● **AIM OF THE EXERCISE**
Find the line with "There are no" in the entries below, then reproduce it and every line after it down to and including the line with "Design and Engineering", exactly.

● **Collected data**
·····
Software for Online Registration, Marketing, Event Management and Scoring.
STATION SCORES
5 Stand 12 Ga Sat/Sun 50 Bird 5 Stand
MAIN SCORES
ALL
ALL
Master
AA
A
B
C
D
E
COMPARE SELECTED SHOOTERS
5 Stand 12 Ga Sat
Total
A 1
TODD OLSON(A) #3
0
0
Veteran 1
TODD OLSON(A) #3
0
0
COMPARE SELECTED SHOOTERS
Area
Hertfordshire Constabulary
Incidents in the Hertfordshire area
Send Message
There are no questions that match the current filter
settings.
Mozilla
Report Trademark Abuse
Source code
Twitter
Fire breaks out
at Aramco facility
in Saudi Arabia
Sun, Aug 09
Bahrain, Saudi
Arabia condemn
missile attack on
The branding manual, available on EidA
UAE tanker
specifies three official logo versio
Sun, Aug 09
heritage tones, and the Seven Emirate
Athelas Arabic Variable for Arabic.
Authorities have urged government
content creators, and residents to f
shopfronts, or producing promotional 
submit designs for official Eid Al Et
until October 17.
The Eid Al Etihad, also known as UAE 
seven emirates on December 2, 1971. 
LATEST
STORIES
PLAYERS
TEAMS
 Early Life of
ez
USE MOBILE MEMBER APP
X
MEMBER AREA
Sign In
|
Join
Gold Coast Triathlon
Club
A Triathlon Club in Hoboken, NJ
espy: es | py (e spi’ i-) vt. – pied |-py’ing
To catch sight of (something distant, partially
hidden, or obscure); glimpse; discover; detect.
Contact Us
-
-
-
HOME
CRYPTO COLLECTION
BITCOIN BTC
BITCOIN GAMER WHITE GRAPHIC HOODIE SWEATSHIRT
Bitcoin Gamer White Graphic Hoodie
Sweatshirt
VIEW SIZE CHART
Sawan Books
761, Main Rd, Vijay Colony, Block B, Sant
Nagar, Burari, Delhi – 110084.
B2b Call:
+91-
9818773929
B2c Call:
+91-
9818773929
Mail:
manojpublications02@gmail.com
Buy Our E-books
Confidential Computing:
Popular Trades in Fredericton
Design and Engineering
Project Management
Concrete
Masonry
·····
● **TASK ANSWER**
There are no questions that match the current filter
settings.
Mozilla
Report Trademark Abuse
Source code
Twitter
Fire breaks out
at Aramco facility
in Saudi Arabia
Sun, Aug 09
Bahrain, Saudi
Arabia condemn
missile attack on
The branding manual, available on EidA
UAE tanker
specifies three official logo versio
Sun, Aug 09
heritage tones, and the Seven Emirate
Athelas Arabic Variable for Arabic.
Authorities have urged government
content creators, and residents to f
shopfronts, or producing promotional 
submit designs for official Eid Al Et
until October 17.
The Eid Al Etihad, also known as UAE 
seven emirates on December 2, 1971. 
LATEST
STORIES
PLAYERS
TEAMS
 Early Life of
ez
USE MOBILE MEMBER APP
X
MEMBER AREA
Sign In
|
Join
Gold Coast Triathlon
Club
A Triathlon Club in Hoboken, NJ
espy: es | py (e spi’ i-) vt. – pied |-py’ing
To catch sight of (something distant, partially
hidden, or obscure); glimpse; discover; detect.
Contact Us
-
-
-
HOME
CRYPTO COLLECTION
BITCOIN BTC
BITCOIN GAMER WHITE GRAPHIC HOODIE SWEATSHIRT
Bitcoin Gamer White Graphic Hoodie
Sweatshirt
VIEW SIZE CHART
Sawan Books
761, Main Rd, Vijay Colony, Block B, Sant
Nagar, Burari, Delhi – 110084.
B2b Call:
+91-
9818773929
B2c Call:
+91-
9818773929
Mail:
manojpublications02@gmail.com
Buy Our E-books
Confidential Computing:
Popular Trades in Fredericton
Design and Engineering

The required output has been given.